As an outdoor educator, the weather has a supreme effect on the happenings of your week, at work or at play. As the weather has started warming up, I've enjoyed a sense of renewal in my energy and adventuresome spirit - hiking further during classes and seeking out wildflower bloomings on solo hikes.
I am continuing to learn in leaps and bounds about classroom management in a "classroom" that could shorten ANY individual's attention span. My best solution so far? Embracing the distractions of acorn woodpeckers and coyotes with vigor, encouraging the students to take the focus off our lesson plan and give their attention to the things that are way cooler than anything written in my field notes. Another field group saw some bear prints in the mud this week - I look forward to interrupting my classes more for those moments as the forest wakens from its winter slumber!

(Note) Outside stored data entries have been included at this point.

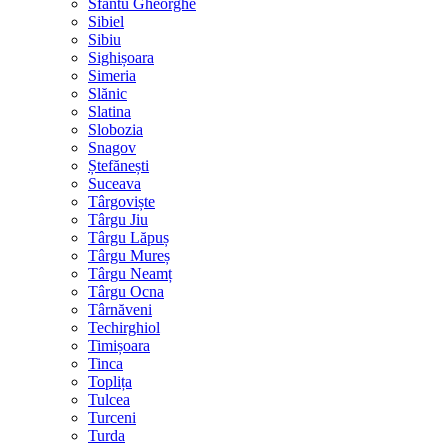
Sfântu Gheorghe
Sibiel
Sibiu
Sighișoara
Simeria
Slănic
Slatina
Slobozia
Snagov
Ștefănești
Suceava
Târgoviște
Târgu Jiu
Târgu Lăpuș
Târgu Mureș
Târgu Neamț
Târgu Ocna
Târnăveni
Techirghiol
Timișoara
Tinca
Toplița
Tulcea
Turceni
Turda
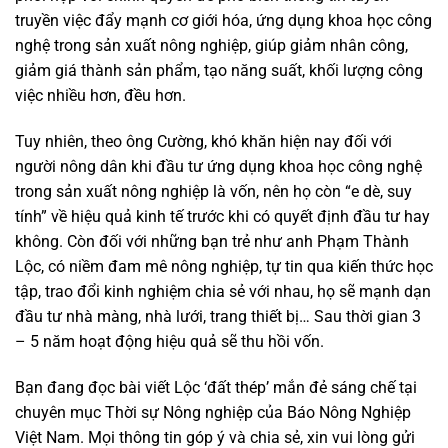
truyền việc đẩy mạnh cơ giới hóa, ứng dụng khoa học công
nghệ trong sản xuất nông nghiệp, giúp giảm nhân công,
giảm giá thành sản phẩm, tạo năng suất, khối lượng công
việc nhiều hơn, đều hơn.
Tuy nhiên, theo ông Cường, khó khăn hiện nay đối với
người nông dân khi đầu tư ứng dụng khoa học công nghệ
trong sản xuất nông nghiệp là vốn, nên họ còn “e dè, suy
tính” về hiệu quả kinh tế trước khi có quyết định đầu tư hay
không. Còn đối với những bạn trẻ như anh Phạm Thành
Lộc, có niềm đam mê nông nghiệp, tự tin qua kiến thức học
tập, trao đổi kinh nghiệm chia sẻ với nhau, họ sẽ mạnh dạn
đầu tư nhà màng, nhà lưới, trang thiết bị… Sau thời gian 3
– 5 năm hoạt động hiệu quả sẽ thu hồi vốn.
Bạn đang đọc bài viết Lộc ‘đất thép’ mắn đẻ sáng chế tại
chuyên mục Thời sự Nông nghiệp của Báo Nông Nghiệp
Việt Nam. Mọi thông tin góp ý và chia sẻ, xin vui lòng gửi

One of the neatest things about working here is seeing the variety of students that come to our school and succeed, regardless of circumstance. The most inspiring student I've worked with in all my weeks was a girl named Leah who came up with her parents this last week. Leah had muscular dystrophy and was confined to a wheelchair - it didn't confine her ability to learn or participate though. She was a dynamite ball of positive energy and inquisitiveness, and the other students loved it when she joined their class on the trail! She participated in a few of my classes, including astronomy and snakes class, and I was struck by her love for learning. I am proud to work with a company that embraces the spectrum of students, including (in past weeks) deaf students with sign language interpreters, students with cerebral palsy, and many others.
I look forward to the newness that transitions between seasons brings... "No winter lasts forever; no spring skips its turn." - Hal Borland
A picture with a group of my students - they continually cracked me up with their talk of the Jonas brothers (whoever they are?!) and snowball fights.